Examples of the prevalent usage of harmful cosmetics include the use of ceruse (white lead) throughout a number of different cultures, such as during the Renaissance in the West, and blindness caused by the mascara Lash Lure during the early 20th century.

One of the earliest cultures to use cosmetics was ancient Egypt, where both Egyptian men and women used makeup to enhance their appearance. The use of black kohl eyeliner and eyeshadows in dark colours such as blue, red, and black was common, and was commonly recorded and represented in Egyptian art, as well as being seen in Egyptian hieroglyphs. Ancient Egyptians also extracted red dye from fucus-algin, 0.01% iodine, and some bromine mannite, but this dye resulted in serious illness. Lipsticks with shimmering effects were initially made using a pearlescent substance found in fish scales, which are still used extensively today. Despite the hazardous nature of some Egyptian cosmetics, ancient Egyptian makeup was also thought to have antibacterial properties that helped prevent infections.

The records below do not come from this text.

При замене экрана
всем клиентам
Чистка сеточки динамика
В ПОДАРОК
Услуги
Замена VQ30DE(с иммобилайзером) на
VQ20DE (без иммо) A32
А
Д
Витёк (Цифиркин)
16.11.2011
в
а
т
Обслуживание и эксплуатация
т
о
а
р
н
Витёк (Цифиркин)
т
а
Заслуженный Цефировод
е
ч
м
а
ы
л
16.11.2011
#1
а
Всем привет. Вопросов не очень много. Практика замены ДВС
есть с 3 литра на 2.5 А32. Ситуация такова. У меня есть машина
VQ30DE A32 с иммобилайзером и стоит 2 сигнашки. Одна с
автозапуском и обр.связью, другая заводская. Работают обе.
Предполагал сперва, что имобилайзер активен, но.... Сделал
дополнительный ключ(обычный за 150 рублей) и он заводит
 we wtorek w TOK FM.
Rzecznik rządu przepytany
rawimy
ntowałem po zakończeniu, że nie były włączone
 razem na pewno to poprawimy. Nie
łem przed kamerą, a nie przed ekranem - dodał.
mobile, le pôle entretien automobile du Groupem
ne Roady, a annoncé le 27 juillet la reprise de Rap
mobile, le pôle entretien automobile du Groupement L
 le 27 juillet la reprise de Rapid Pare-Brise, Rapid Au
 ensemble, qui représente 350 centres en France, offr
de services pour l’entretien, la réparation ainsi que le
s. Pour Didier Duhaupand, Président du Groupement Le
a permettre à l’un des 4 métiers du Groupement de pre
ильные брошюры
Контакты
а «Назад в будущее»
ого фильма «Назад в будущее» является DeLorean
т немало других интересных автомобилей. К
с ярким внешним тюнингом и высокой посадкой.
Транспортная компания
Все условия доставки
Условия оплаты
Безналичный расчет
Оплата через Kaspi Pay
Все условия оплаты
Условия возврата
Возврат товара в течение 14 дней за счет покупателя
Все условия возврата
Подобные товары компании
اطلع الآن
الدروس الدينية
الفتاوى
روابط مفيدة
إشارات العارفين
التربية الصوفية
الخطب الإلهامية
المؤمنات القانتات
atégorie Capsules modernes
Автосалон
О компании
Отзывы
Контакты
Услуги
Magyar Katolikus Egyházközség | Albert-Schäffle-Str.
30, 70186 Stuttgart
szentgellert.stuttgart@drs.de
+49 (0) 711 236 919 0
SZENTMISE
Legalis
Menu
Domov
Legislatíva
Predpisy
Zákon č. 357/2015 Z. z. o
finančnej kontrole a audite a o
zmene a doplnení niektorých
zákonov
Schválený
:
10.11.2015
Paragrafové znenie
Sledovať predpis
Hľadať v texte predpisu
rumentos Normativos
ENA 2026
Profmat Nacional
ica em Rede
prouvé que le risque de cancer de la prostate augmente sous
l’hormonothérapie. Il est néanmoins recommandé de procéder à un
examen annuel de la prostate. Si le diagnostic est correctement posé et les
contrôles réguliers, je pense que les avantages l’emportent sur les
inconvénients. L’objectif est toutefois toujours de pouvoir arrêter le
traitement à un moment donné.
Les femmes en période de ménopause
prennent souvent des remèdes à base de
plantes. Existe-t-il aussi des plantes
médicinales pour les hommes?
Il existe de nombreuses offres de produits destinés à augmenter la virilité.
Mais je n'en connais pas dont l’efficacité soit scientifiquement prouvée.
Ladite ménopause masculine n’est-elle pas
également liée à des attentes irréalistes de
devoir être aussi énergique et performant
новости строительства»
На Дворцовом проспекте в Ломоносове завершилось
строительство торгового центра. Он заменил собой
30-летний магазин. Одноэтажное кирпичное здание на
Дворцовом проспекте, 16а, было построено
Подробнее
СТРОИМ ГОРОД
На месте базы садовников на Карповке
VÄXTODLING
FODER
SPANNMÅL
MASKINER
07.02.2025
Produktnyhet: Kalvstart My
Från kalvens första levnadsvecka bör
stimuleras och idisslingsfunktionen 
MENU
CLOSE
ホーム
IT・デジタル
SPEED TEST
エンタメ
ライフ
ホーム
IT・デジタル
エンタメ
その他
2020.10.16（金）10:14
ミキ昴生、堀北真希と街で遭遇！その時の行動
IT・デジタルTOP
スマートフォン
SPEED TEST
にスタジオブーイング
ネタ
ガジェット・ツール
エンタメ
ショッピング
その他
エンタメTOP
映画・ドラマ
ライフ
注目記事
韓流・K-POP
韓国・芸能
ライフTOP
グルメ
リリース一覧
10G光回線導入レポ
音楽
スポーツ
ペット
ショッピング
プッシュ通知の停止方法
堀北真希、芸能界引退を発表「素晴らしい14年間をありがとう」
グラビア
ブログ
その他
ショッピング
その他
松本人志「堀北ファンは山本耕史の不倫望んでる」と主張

Ancient Sumerian men and women also wore makeup, being possibly the first culture to invent and wear lipstick roughly 5,000 years ago, by crushing gemstones and decorating the face with them, mainly on the lips, as well as around the eyes. The ancient Indus Valley Civilisation (3000-1500 BC) also utilised makeup, with women applying red tinted lipstick to their lips for decoration. Other cultures to use cosmetics include the ancient Greeks and the Romans. Cosmetics are also mentioned in the Old Testament, such as in 2 Kings 9:30, where the biblical figure Jezebel painted her eyelids (approximately 840 BC). Cosmetics are also mentioned in the book of Esther, where beauty treatments are described.

According to one source, early major developments in cosmetics include:

  • Kohl used by ancient Egyptians
  • Castor oil also used in ancient Egypt as a protective balm
  • Skin creams made of beeswax, olive oil, and rose water, described by the Romans
  • Vaseline and lanolin in the nineteenth century.